Na proposta, a Ouvidoria passa a ser vinculada a uma vice-presidência, quando boas práticas de mercado sugerem (como estabelecido no Manual de Boas Práticas de Ouvidorias Brasil, desenvolvido em parceria pela Associação Brasileira das Relações Empresa Cliente – ABRAREC e a Associação Brasileira de Ouvidores/Ombudsman – ABO) que: “O Ouvidor deve ser vinculado e subordinado diretamente ao dirigente máximo da organização e deste deverá receber o suporte necessário para o exercício de suas funções, de forma que possa agir com autonomia, imparcialidade e legitimidade junto aos demais dirigentes da organização”.
Da mesma forma, o estatuto padrão da SEST sugere que a Ouvidoria fique diretamente ligada ao Conselho de Administração. “É natural que mudanças, adaptações a novas demandas, façam parte da vida de uma grande empresa como a Caixa, mas isso deve ser precedido de um planejamento detalhado, justificativas palpáveis, estratégia consolidada. O que vemos agora são alterações constantes em toda a estrutura e seus respectivos gestores, sem garantia de tempo para amadurecimento, gerando a ausência de avaliação efetiva e, dessa forma, colocando em risco a continuidade dos processos e a governança do banco”, disse a conselheira.

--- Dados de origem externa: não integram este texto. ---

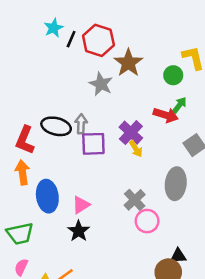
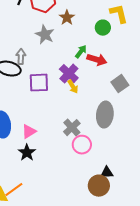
brown star: (128, 63) -> (67, 18), size x0.7
green arrow: (179, 105) -> (81, 52), moved
gray arrow: (81, 124) -> (21, 57), moved

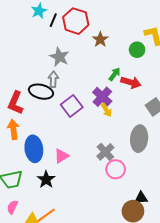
gray star: (45, 35) -> (59, 57), moved
purple square: (39, 83) -> (72, 106), turned -35
black star: (27, 153) -> (46, 179), moved

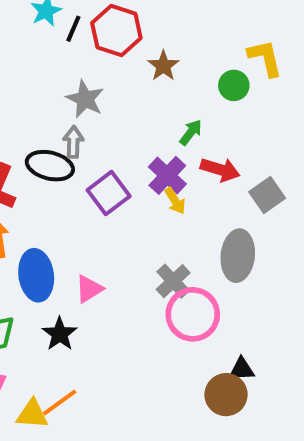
red arrow: (131, 82) -> (220, 170), moved
pink circle: (116, 169) -> (193, 314), size x1.4

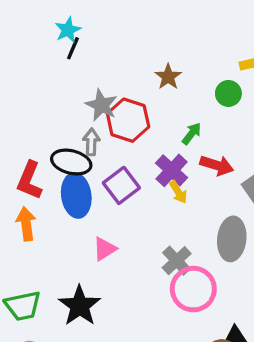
black line: (73, 29) -> (73, 48), moved
red hexagon: (116, 31) -> (128, 120), moved
blue ellipse: (36, 275) -> (76, 195), moved
pink triangle: (89, 289) -> (105, 249), moved
black star: (60, 334) -> (80, 306), size x1.4

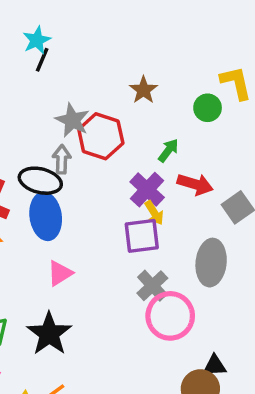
purple square: (121, 185) -> (142, 236), moved, turned 30
pink triangle: (105, 249) -> (60, 273), moved

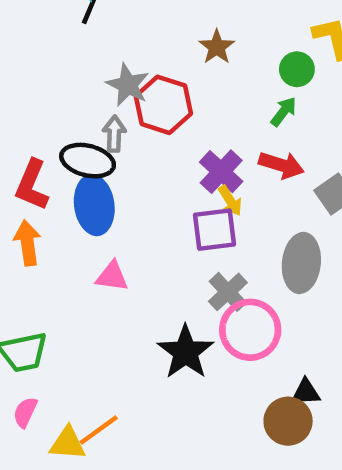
green arrow: (168, 150) -> (284, 112), moved
pink triangle: (60, 273) -> (112, 276), turned 40
black star: (49, 334) -> (186, 352), moved

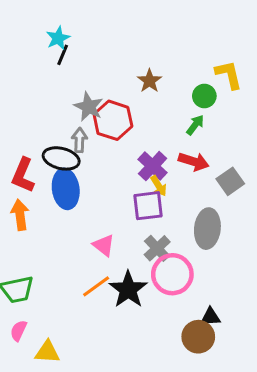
pink triangle: (112, 276) -> (104, 245), moved, turned 30
orange line: (99, 430) -> (96, 286), moved

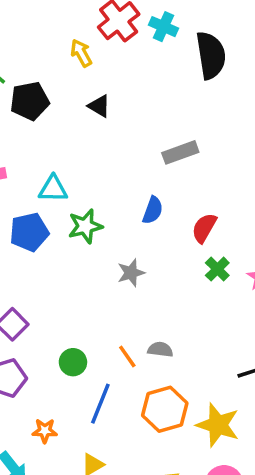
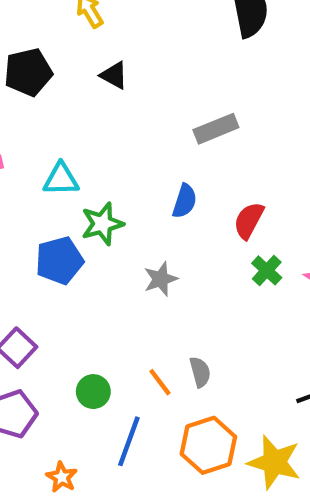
blue pentagon: (29, 232) -> (59, 261), moved
gray semicircle: (160, 349) -> (200, 372), turned 70
orange star: (45, 431) -> (62, 477), turned 30

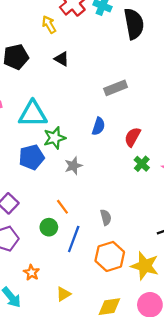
cyan triangle: (61, 179) -> (33, 114), size x1.5
gray star: (161, 279) -> (73, 166), moved
orange line: (160, 382) -> (62, 207), moved
blue line: (129, 441) -> (74, 239), moved

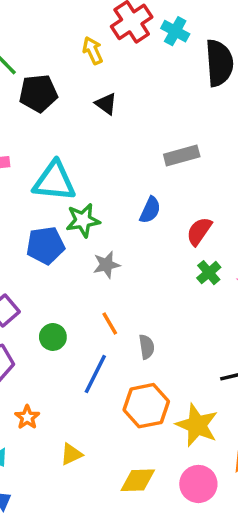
orange line: (62, 207) -> (110, 323), moved
green circle: (49, 227) -> (53, 337), moved

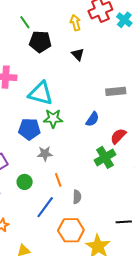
gray star: (107, 265) -> (45, 154), moved
green cross: (209, 273) -> (105, 157), moved, size x1.5

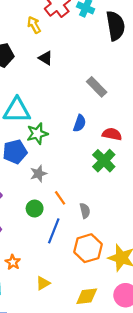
gray rectangle: (116, 91) -> (97, 87), turned 66
red semicircle: (118, 136) -> (112, 134), turned 72
green circle: (25, 182) -> (35, 209), moved

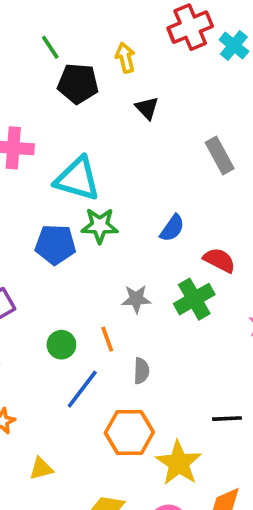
yellow arrow: (34, 25) -> (125, 58), moved
gray rectangle: (97, 87) -> (220, 155), moved
gray star: (38, 174) -> (136, 299), moved

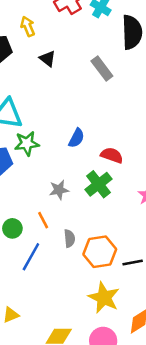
gray rectangle: (220, 155) -> (102, 69), moved
orange hexagon: (129, 433) -> (100, 252), moved

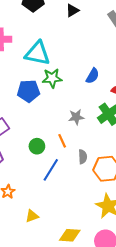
black triangle: (47, 59) -> (72, 10), turned 48

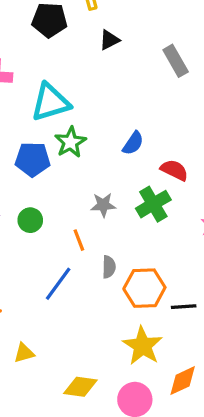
cyan triangle: (37, 53) -> (50, 102), turned -32
green star: (52, 78) -> (70, 142), turned -30
green circle: (37, 146) -> (30, 220), moved

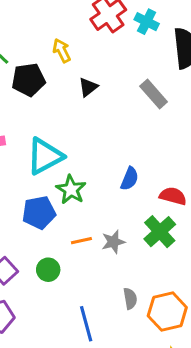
orange line: (79, 240) -> (81, 241), moved, turned -70
blue line: (58, 284) -> (86, 324), turned -40

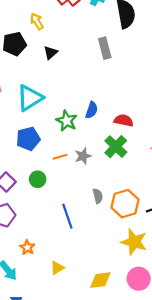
black triangle: (88, 87) -> (51, 53), moved
gray rectangle: (154, 94) -> (105, 48), turned 30
green star: (71, 190) -> (67, 121), moved

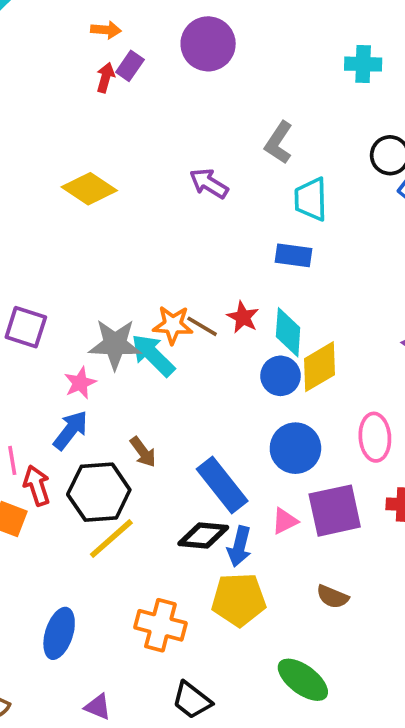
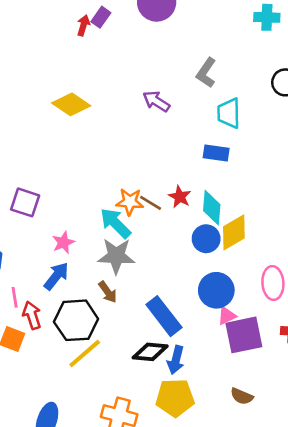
gray star: (115, 344) -> (116, 256), moved
pink triangle: (285, 521) -> (227, 316), moved

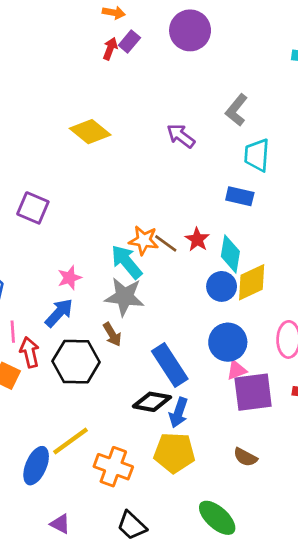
purple square: (25, 202) -> (33, 208), moved
yellow line: (85, 353) -> (71, 441), moved

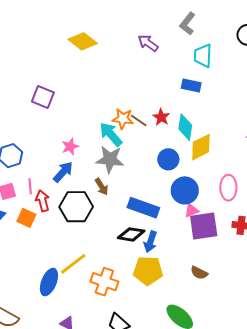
blue circle: (222, 286) -> (168, 159), moved
blue rectangle: (170, 365) -> (143, 208), turned -36

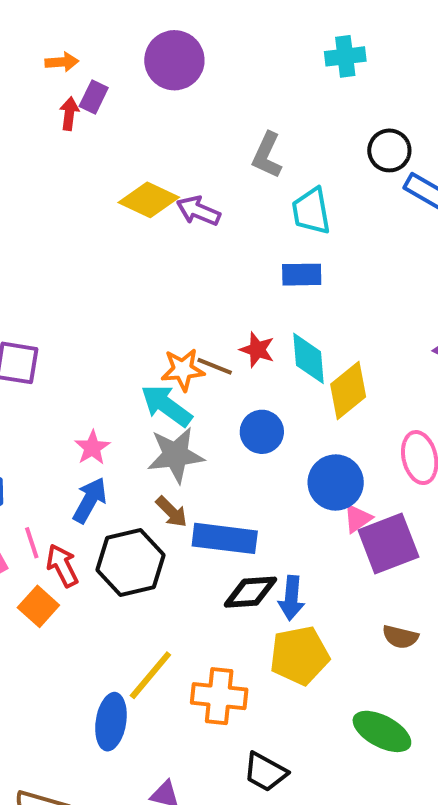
yellow diamond: (83, 41) -> (149, 200), moved
blue circle: (168, 159) -> (262, 432), moved
blue rectangle: (143, 208) -> (225, 538), moved
orange square: (26, 218) -> (38, 606), turned 30

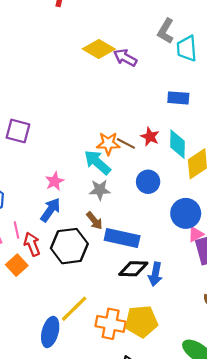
cyan trapezoid: (311, 211) -> (187, 48), moved
gray star: (176, 455) -> (100, 190), size x0.7
yellow pentagon: (299, 656) -> (141, 321), moved

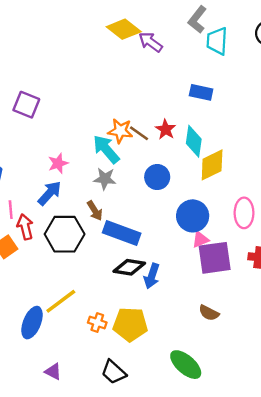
orange cross: (111, 324) -> (97, 323), size x0.6

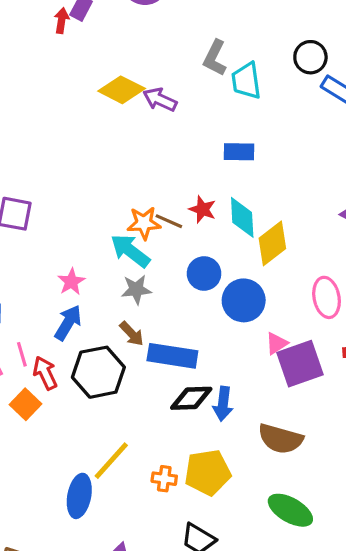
blue circle: (193, 216) -> (244, 300), moved
brown semicircle: (209, 313) -> (280, 439), moved, size x1.6

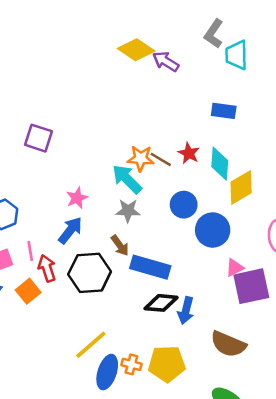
blue ellipse: (79, 496) -> (107, 372), moved

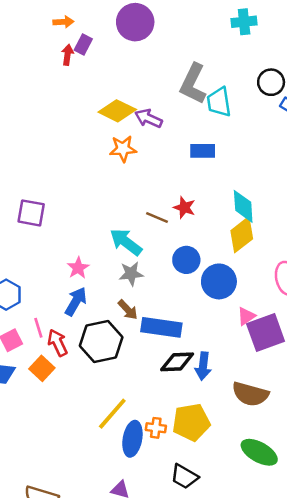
gray L-shape: (214, 34) -> (193, 84), size x1.4
blue rectangle: (224, 111) -> (203, 151), moved
orange star: (141, 158) -> (123, 149), moved
cyan diamond: (220, 164) -> (243, 206), moved

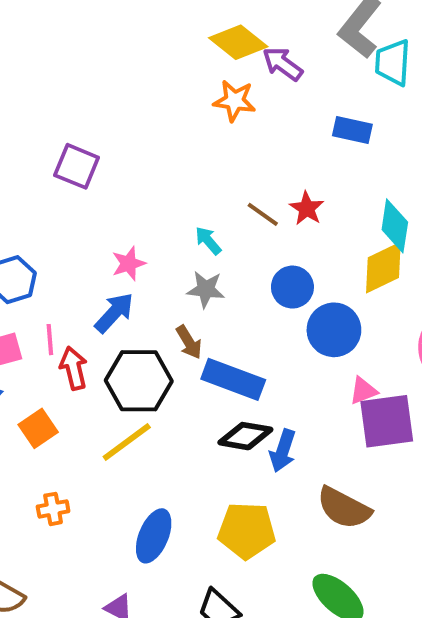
cyan arrow: (126, 242) -> (208, 241), size x0.6
orange square: (42, 368) -> (38, 428), moved
yellow line: (112, 414) -> (127, 442), moved
orange cross: (156, 428) -> (53, 509), moved, turned -30

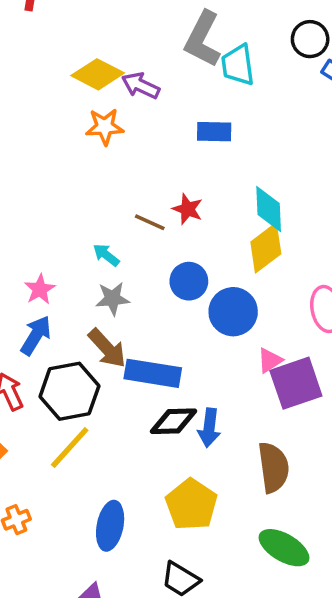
brown arrow: (189, 342) -> (107, 348), size x1.4
brown semicircle: (344, 508) -> (273, 467), turned -114
yellow pentagon: (247, 530) -> (191, 505), turned -30

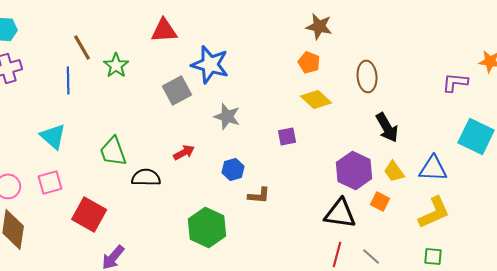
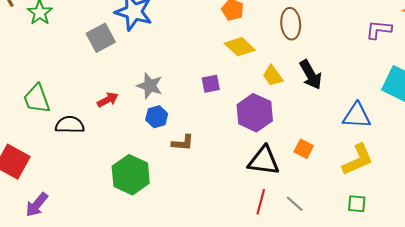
gray star: (227, 116) -> (150, 86), moved
purple hexagon: (354, 170) -> (255, 113), moved
yellow trapezoid: (394, 171) -> (273, 76), moved

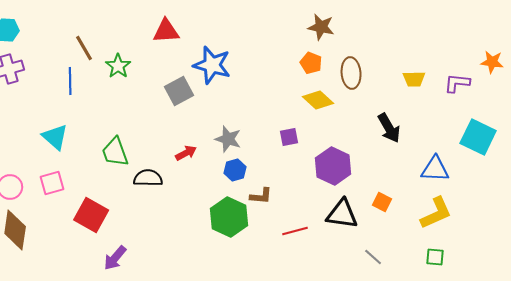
brown ellipse: (291, 24) -> (351, 73), moved
yellow trapezoid: (273, 76) -> (414, 79), moved, turned -55
green hexagon: (131, 175) -> (229, 217), moved
red line: (261, 202) -> (295, 231), moved, turned 60

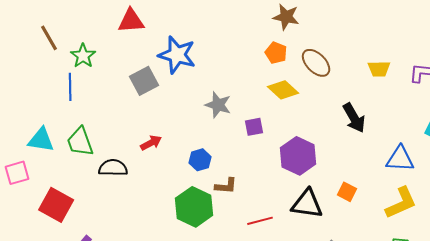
brown ellipse: (351, 73) -> (316, 63), turned -40
blue line: (70, 81) -> (70, 87), moved
cyan triangle: (55, 137) -> (41, 140), moved, turned -32
gray star: (228, 139) -> (218, 105), moved

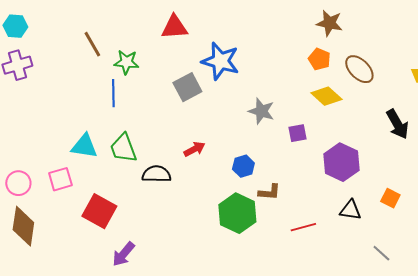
green star: (83, 56) -> (126, 62), turned -30
black triangle: (307, 204) -> (350, 210), size x0.7

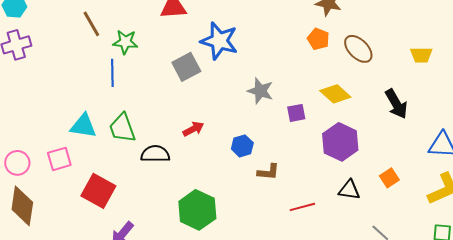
yellow diamond: (326, 96) -> (335, 94), moved
orange square: (390, 198) -> (389, 178), turned 30
green hexagon: (237, 213) -> (197, 210), moved

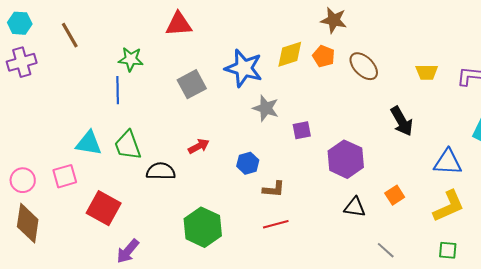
brown line: (91, 24) -> (70, 35), moved
blue star: (219, 41) -> (244, 68), moved
yellow diamond: (335, 94) -> (290, 54), moved, turned -60
red line: (302, 207) -> (276, 224), moved

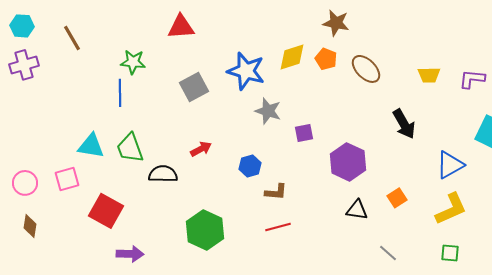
blue triangle: (448, 162) -> (450, 165), turned -32
brown diamond: (28, 223) -> (30, 226), size x0.6
purple arrow: (128, 251) -> (130, 254), turned -128

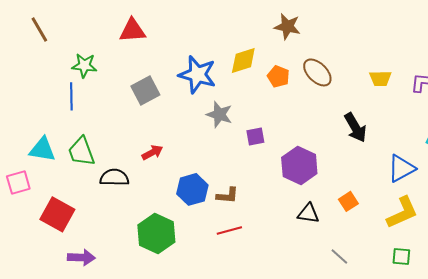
brown line: (72, 38) -> (39, 29), moved
orange pentagon: (326, 59) -> (278, 76), moved
blue hexagon: (250, 166) -> (192, 189), moved, size x1.4

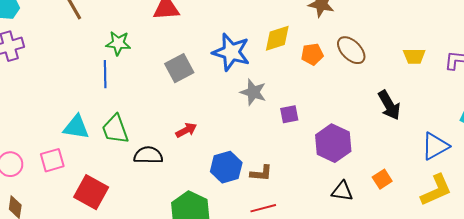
orange pentagon: (278, 76) -> (312, 54), turned -30

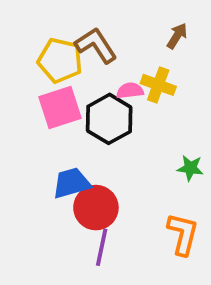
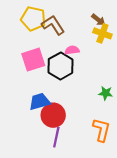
brown arrow: (177, 36) -> (98, 20), turned 96
yellow pentagon: (60, 60) -> (33, 19), moved
yellow cross: (158, 85) -> (102, 33), moved

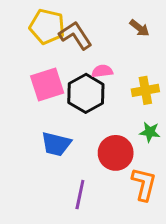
yellow cross: (102, 33) -> (145, 90), moved, turned -30
blue trapezoid: (40, 102) -> (56, 144), turned -150
red circle: (53, 115) -> (116, 153), moved

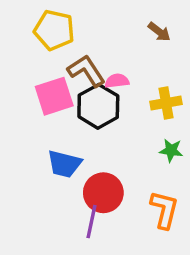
brown L-shape: (75, 35) -> (86, 71), moved
red circle: (116, 153) -> (103, 193), moved

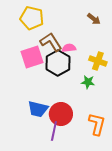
yellow cross: (166, 103) -> (98, 61), turned 30
green star: (171, 150) -> (88, 82), moved
blue trapezoid: (64, 164) -> (38, 109), moved

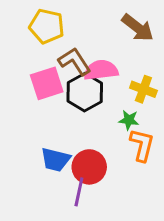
brown arrow: (94, 19) -> (138, 28), size x1.6
pink semicircle: (69, 48) -> (101, 70), size x1.6
orange L-shape: (97, 124) -> (142, 145), moved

“É mais uma reestruturação e com sinais claros de retrocesso. Isso reforça a importância da nossa luta contra os desmandos dessa direção. É evidente que querem desestruturar a Caixa. Nós empregados estamos em risco e claro, a sociedade vai sofrer junto porque querem acabar com o banco público e o papel tão importante que ela tem na luta contra a desigualdade”, finalizou Fabiana Uehara Proscholdt, coordenadora da Comissão Executiva dos Empregados (CEE) da Caixa.
SINDICALIZE-SE
MAIS NOTÍCIAS
- Caixa volta atrás, atende Sindicato e decide abonar horas dos jogos do Brasil na Copa
- Põe Mais Dinheiro Caixa! Afinal, o que é o teto?
- COE Itaú entrega pauta de reivindicações ao banco no dia 1º de julho
- Banco do Brasil apresenta proposta insuficiente para recomposição das reservas da Cassi
- Sindicato terá horário especial de atendimento na segunda-feira (29)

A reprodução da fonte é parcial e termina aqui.